The most common syntax for here documents, originating in Unix shells, is << followed by a delimiting identifier, followed, starting on the next line, by the text to be quoted, and then closed by the same identifier on its own line.

So far so good. Now, from here onwards I’ll be talking about heredocs specifically in ruby, but as far as I know the discussion applies to most implementations of here documents.

In ruby, a simple heredoc assignment can be as follows:

irb> content = <<HEREDOC
Hello there!
Hurr Burr.
HEREDOC
=> "Hello there!\nHurrBurr.\n

After execution of the above block of code, the variable content will have a value of "Hello there!\nHurrBurr.\n", which is what I expected it to have. However, it is also possible for here documents to overlap. The book The Ruby Programming Language has the following to say about this:

In fact, after reading the content of a here document, the Ruby interpreter goes back to the line it was on and continues parsing it.

So, the following block of code is perfectly valid ruby code:

irb> content = <<HEREDOC + <<THEREDOC + "World"
Hello
HEREDOC
There
THEREDOC

According to the definition of here documents, the created here document should contain everything between the line following <<DELIMITER and the line that contains only DELIMITER. Accordingly, I expected content to be interpreted as

content = "Hello\n" + "Hello\nHERE\nThere\n" + "World"

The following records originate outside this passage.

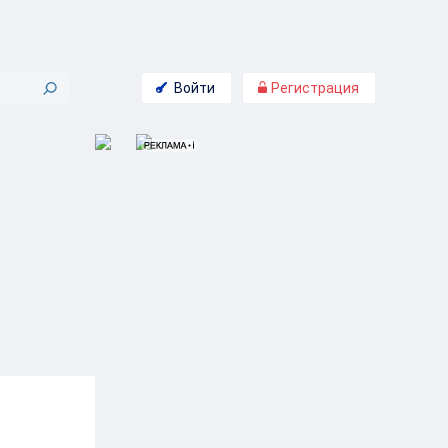
Войти
Регистрация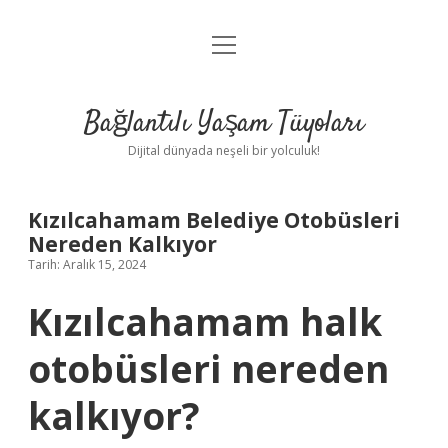
menüyü
Anasayfa
aç
Gizlilik Politikası
Bağlantılı Yaşam Tüyoları
Yasal Uyarı
Dijital dünyada neşeli bir yolculuk!
Hakkımızda
Kızılcahamam Belediye Otobüsleri
Nereden Kalkıyor
Tarih: Aralık 15, 2024
Kızılcahamam halk
otobüsleri nereden
kalkıyor?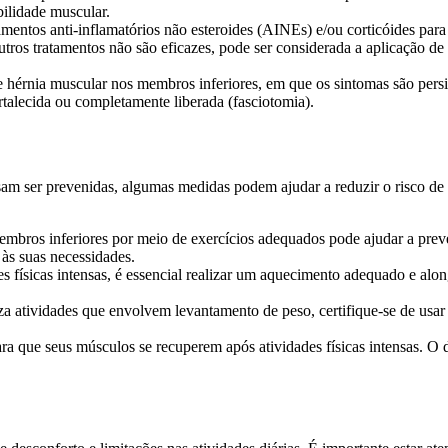
bilidade muscular.
tos anti-inflamatórios não esteroides (AINEs) e/ou corticóides para al
utros tratamentos não são eficazes, pode ser considerada a aplicação de i
e hérnia muscular nos membros inferiores, em que os sintomas são persis
talecida ou completamente liberada (fasciotomia).
am ser prevenidas, algumas medidas podem ajudar a reduzir o risco de 
embros inferiores por meio de exercícios adequados pode ajudar a preve
às suas necessidades.
 físicas intensas, é essencial realizar um aquecimento adequado e alo
a atividades que envolvem levantamento de peso, certifique-se de usar t
a que seus músculos se recuperem após atividades físicas intensas. O 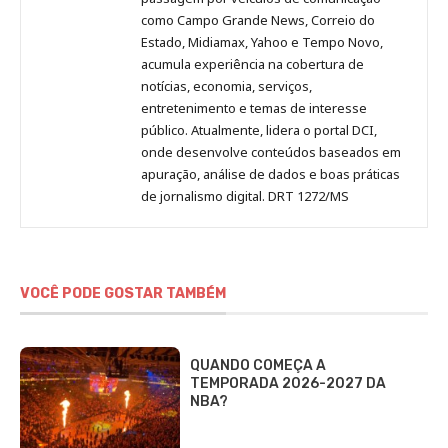
como Campo Grande News, Correio do
Estado, Midiamax, Yahoo e Tempo Novo,
acumula experiência na cobertura de
notícias, economia, serviços,
entretenimento e temas de interesse
público. Atualmente, lidera o portal DCI,
onde desenvolve conteúdos baseados em
apuração, análise de dados e boas práticas
de jornalismo digital. DRT 1272/MS
VOCÊ PODE GOSTAR TAMBÉM
QUANDO COMEÇA A
TEMPORADA 2026-2027 DA
NBA?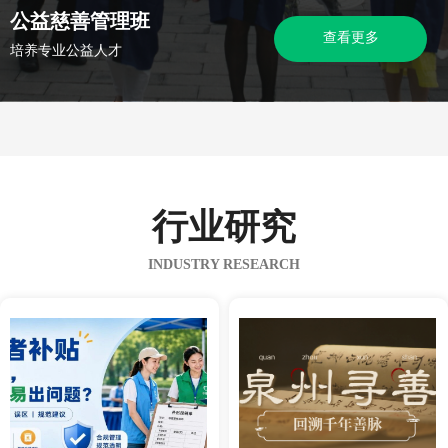
公益慈善管理班
查看更多
培养专业公益人才
行业研究
INDUSTRY RESEARCH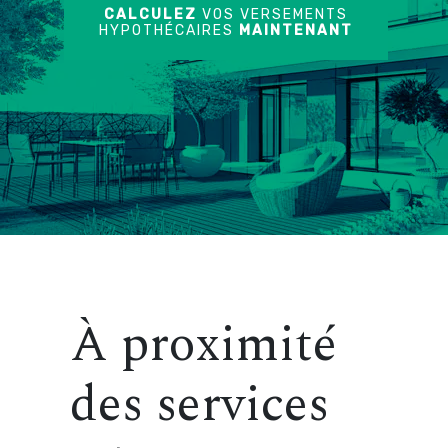
CALCULEZ
VOS VERSEMENTS
HYPOTHÉCAIRES
MAINTENANT
À proximité
des services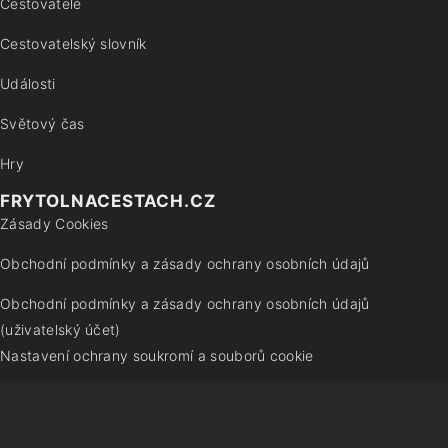
Cestovatelé
Cestovatelský slovník
Události
Světový čas
Hry
FRYTOLNACESTACH.CZ
Zásady Cookies
Obchodní podmínky a zásady ochrany osobních údajů
Obchodní podmínky a zásady ochrany osobních údajů
(uživatelský účet)
Nastavení ochrany soukromí a souborů cookie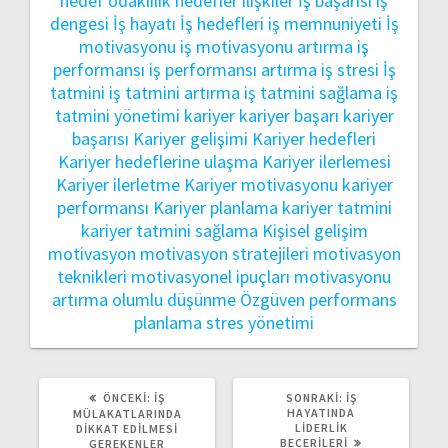
hedef odaklılık
hedefler
ilişkiler
İş başarısı
iş
dengesi
İş hayatı
İş hedefleri
iş memnuniyeti
İş
motivasyonu
iş motivasyonu artırma
iş
performansı
iş performansı artırma
iş stresi
İş
tatmini
iş tatmini artırma
iş tatmini sağlama
iş
tatmini yönetimi
kariyer
kariyer başarı
kariyer
başarısı
Kariyer gelişimi
Kariyer hedefleri
Kariyer hedeflerine ulaşma
Kariyer ilerlemesi
Kariyer ilerletme
Kariyer motivasyonu
kariyer
performansı
Kariyer planlama
kariyer tatmini
kariyer tatmini sağlama
Kişisel gelişim
motivasyon
motivasyon stratejileri
motivasyon
teknikleri
motivasyonel ipuçları
motivasyonu
artırma
olumlu düşünme
Özgüven
performans
planlama
stres yönetimi
ÖNCEKI
SONRAKI
ÖNCEKI:
İŞ
SONRAKI:
İŞ
YAZI:
YAZI:
HAYATINDA
MÜLAKATLARINDA
LIDERLIK
DIKKAT EDILMESI
BECERILERI
GEREKENLER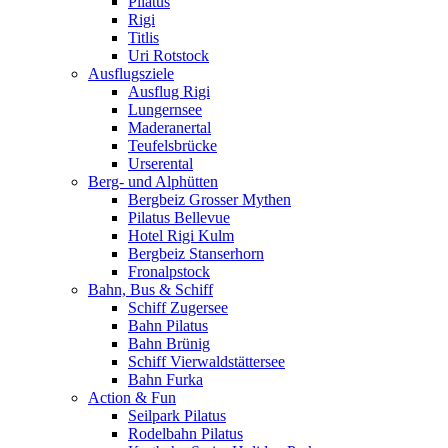
Pilatus
Rigi
Titlis
Uri Rotstock
Ausflugsziele
Ausflug Rigi
Lungernsee
Maderanertal
Teufelsbrücke
Urserental
Berg- und Alphütten
Bergbeiz Grosser Mythen
Pilatus Bellevue
Hotel Rigi Kulm
Bergbeiz Stanserhorn
Fronalpstock
Bahn, Bus & Schiff
Schiff Zugersee
Bahn Pilatus
Bahn Brünig
Schiff Vierwaldstättersee
Bahn Furka
Action & Fun
Seilpark Pilatus
Rodelbahn Pilatus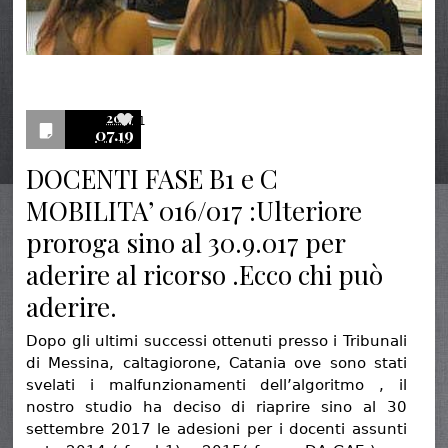
2017
1
07.19
DOCENTI FASE B1 e C
MOBILITA’ 016/017 :Ulteriore
proroga sino al 30.9.017 per
aderire al ricorso .Ecco chi può
aderire.
Dopo gli ultimi successi ottenuti presso i Tribunali
di Messina, caltagiorone, Catania ove sono stati
svelati i malfunzionamenti dell’algoritmo , il
nostro studio ha deciso di riaprire sino al 30
settembre 2017 le adesioni per i docenti assunti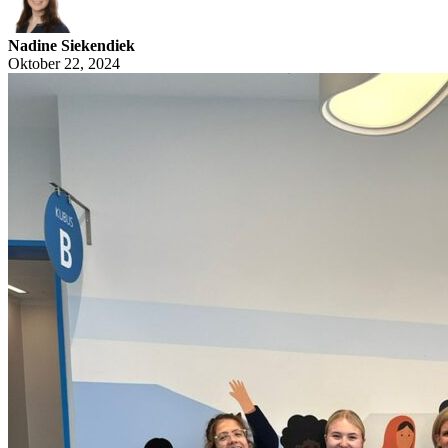
Nadine Siekendiek
Oktober 22, 2024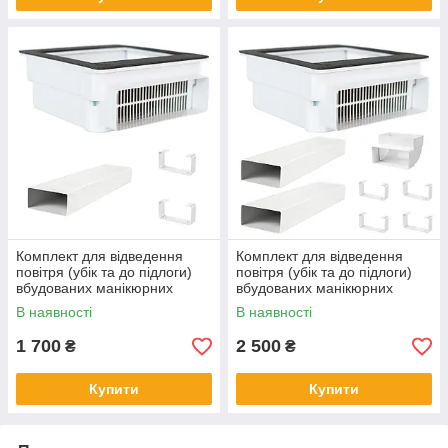
Комплект для відведення
Комплект для відведення
повітря (убік та до підлоги)
повітря (убік та до підлоги)
вбудованих манікюрних
вбудованих манікюрних
витяжок Teri Turbo / 800 (1
витяжок Teri Turbo / 800
В наявності
В наявності
метр)
(0,5+0,5 метра)
1 700
2 500
₴
₴
Купити
Купити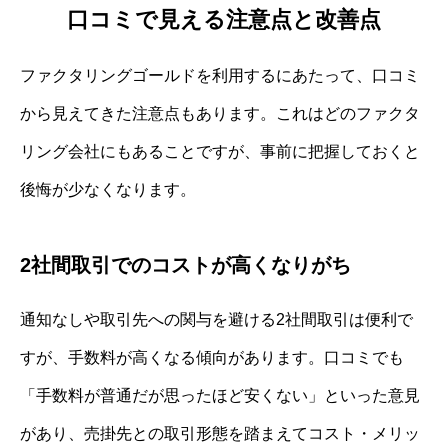
口コミで見える注意点と改善点
ファクタリングゴールドを利用するにあたって、口コミ
から見えてきた注意点もあります。これはどのファクタ
リング会社にもあることですが、事前に把握しておくと
後悔が少なくなります。
2社間取引でのコストが高くなりがち
通知なしや取引先への関与を避ける2社間取引は便利で
すが、手数料が高くなる傾向があります。口コミでも
「手数料が普通だが思ったほど安くない」といった意見
があり、売掛先との取引形態を踏まえてコスト・メリッ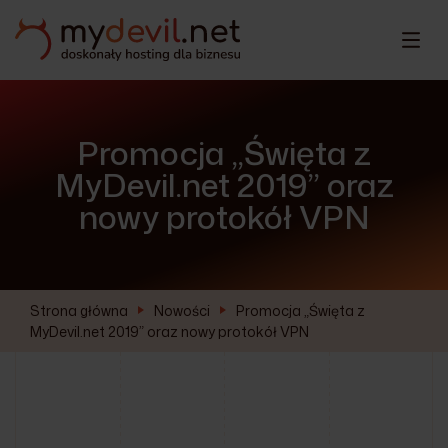
Promocja „Święta z
MyDevil.net 2019” oraz
nowy protokół VPN
Strona główna
Nowości
Promocja „Święta z
MyDevil.net 2019” oraz nowy protokół VPN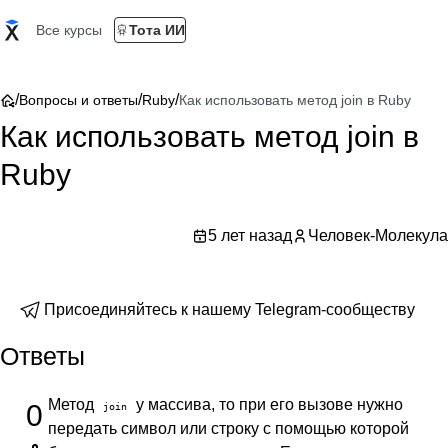
Все курсы
Тота ИИ
/
/
/
Вопросы и ответы
Ruby
Как использовать метод join в Ruby
Как использовать метод join в
Ruby
5 лет назад
Человек-Молекула
Присоединяйтесь к нашему Telegram-сообществу
Ответы
Метод
у массива, то при его вызове нужно
0
join
передать символ или строку с помощью которой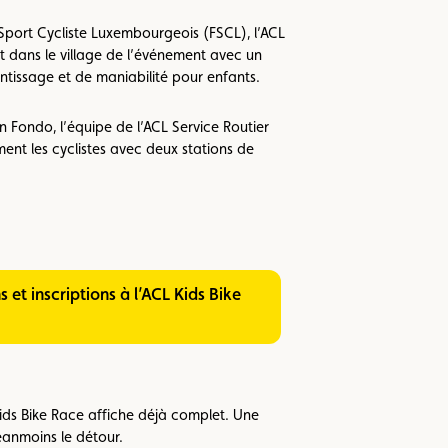
Sport Cycliste Luxembourgeois (FSCL), l’ACL
 dans le village de l’événement avec un
ntissage et de maniabilité pour enfants.
n Fondo, l’équipe de l’ACL Service Routier
t les cyclistes avec deux stations de
ids Bike Race affiche déjà complet. Une
néanmoins le détour.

To clarify on my thought process, I expected that

  1. The first here document would contain everything from the line following <<HEREDOC (line 2) till the line containing only HEREDOC (line 3)
  2. The second here document would have everything from the line following <<THEREDOC (line 2) till the line containing only THEREDOC (line 5)

However, this is not what is observed in practice. In reality, the first here document contains the text between lines 2 and 3, and the second here document contains the text between lines 4 and 5, giving us

=> "Hello\nThere\nWorld"

What actually happens here is that the first here document effectively removes lines 2 and 3 from the input. Hence, the line immediately after the <<THEREDOC declaration is actually line 4 and not line 2. This can be best seen from the following example:

irb> content = <<HEREDOC + <<THEREDOC + "World"
Why
THEREDOC
Hello
HEREDOC
There
THEREDOC
=> "Why\nTHEREDOC\nHello\nThere\nWorld"

The first here document contains everything between line 2 and line 5, and the second here document has everything between lines 6 and 7.